» **TASK**:
Go through the records line by line. Report how many lines contain "Monat", with nothing else.

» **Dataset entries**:

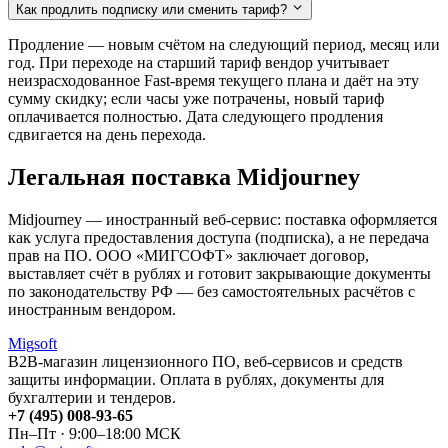
Как продлить подписку или сменить тариф?
Продление — новым счётом на следующий период, месяц или
год. При переходе на старший тариф вендор учитывает
неизрасходованное Fast-время текущего плана и даёт на эту
сумму скидку; если часы уже потрачены, новый тариф
оплачивается полностью. Дата следующего продления
сдвигается на день перехода.
Легальная поставка Midjourney
Midjourney — иностранный веб-сервис: поставка оформляется
как услуга предоставления доступа (подписка), а не передача
прав на ПО. ООО «МИГСОФТ» заключает договор,
выставляет счёт в рублях и готовит закрывающие документы
по законодательству РФ — без самостоятельных расчётов с
иностранным вендором.
Migsoft
B2B-магазин лицензионного ПО, веб-сервисов и средств
защиты информации. Оплата в рублях, документы для
бухгалтерии и тендеров.
+7 (495) 008-93-65
Пн–Пт · 9:00–18:00 МСК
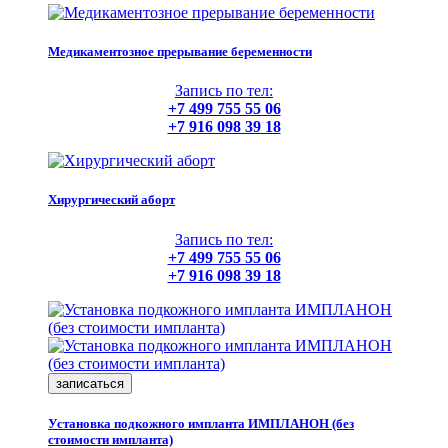
Медикаментозное прерывание беременности
Запись по тел:
+7 499 755 55 06
+7 916 098 39 18
Хирургический аборт
Запись по тел:
+7 499 755 55 06
+7 916 098 39 18
записаться
Установка подкожного импланта ИМПЛАНОН (без
стоимости импланта)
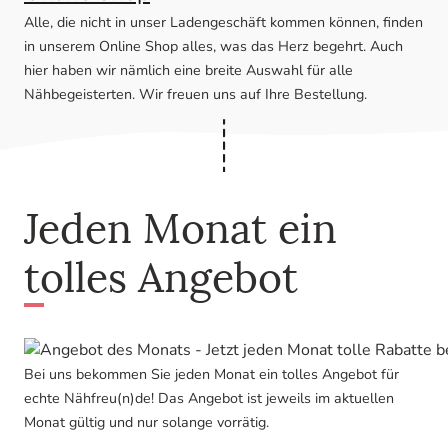
Alle, die nicht in unser Ladengeschäft kommen können, finden
in unserem Online Shop alles, was das Herz begehrt. Auch
hier haben wir nämlich eine breite Auswahl für alle
Nähbegeisterten. Wir freuen uns auf Ihre Bestellung.
Jeden Monat ein
tolles Angebot
Bei uns bekommen Sie jeden Monat ein tolles Angebot für
echte Nähfreu(n)de! Das Angebot ist jeweils im aktuellen
Monat gültig und nur solange vorrätig.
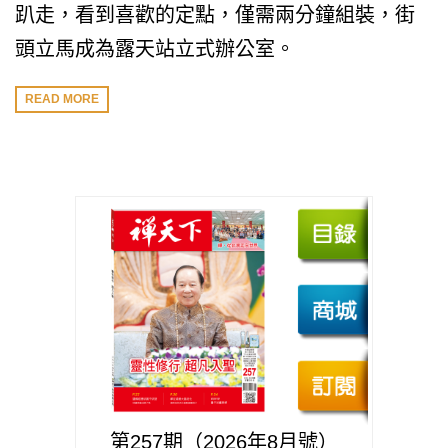
趴走，看到喜歡的定點，僅需兩分鐘組裝，街
頭立馬成為露天站立式辦公室。
READ MORE
第257期（2026年8月號）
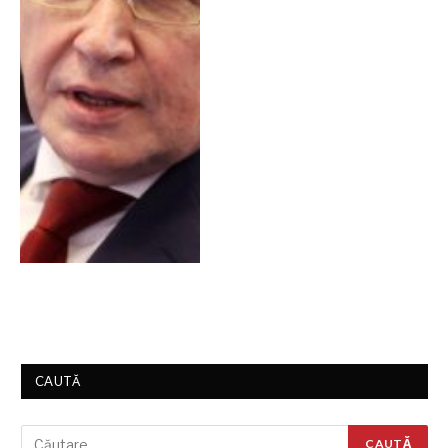
CAUTĂ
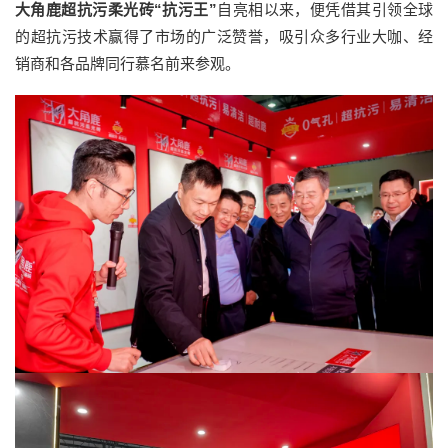
大角鹿超抗污柔光砖“抗污王”
自亮相以来，便凭借其引领全球
的超抗污技术赢得了市场的广泛赞誉，吸引众多行业大咖、经
销商和各品牌同行慕名前来参观。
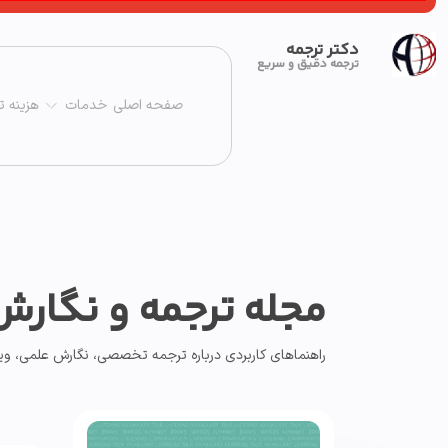
دکتر ترجمه
ترجمه دقیق و سریع
صفحه اصلی
خدمات
هزینه ت
مجله ترجمه و نگارش
راهنماهای کاربردی درباره ترجمه تخصصی، نگارش علمی، ویر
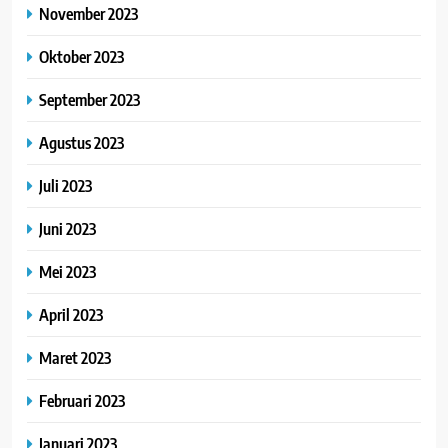
November 2023
Oktober 2023
September 2023
Agustus 2023
Juli 2023
Juni 2023
Mei 2023
April 2023
Maret 2023
Februari 2023
Januari 2023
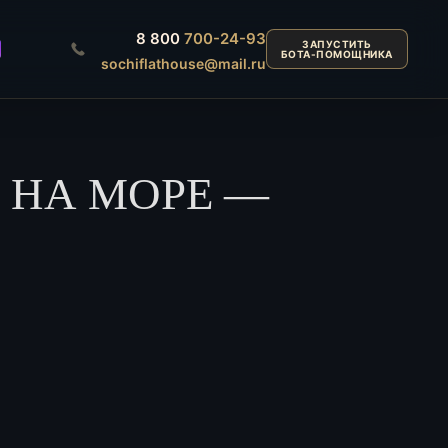
8 800
700-24-93
ЗАПУСТИТЬ
БОТА-ПОМОЩНИКА
sochiflathouse@mail.ru
 НА МОРЕ —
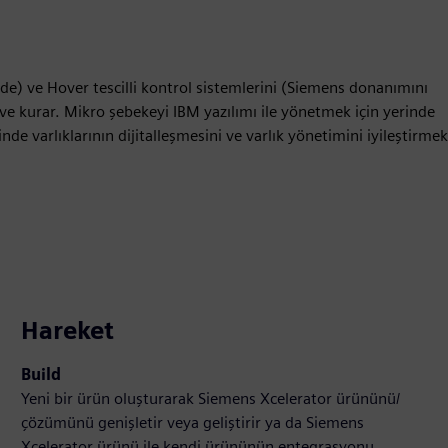
inde) ve Hover tescilli kontrol sistemlerini (Siemens donanımını
r ve kurar. Mikro şebekeyi IBM yazılımı ile yönetmek için yerinde
nde varlıklarının dijitalleşmesini ve varlık yönetimini iyileştirmek
Hareket
Build
Yeni bir ürün oluşturarak Siemens Xcelerator ürününü/
çözümünü genişletir veya geliştirir ya da Siemens
Xcelerator ürünü ile kendi ürününün entegrasyonu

» **WRITTEN SOLUTION**:
3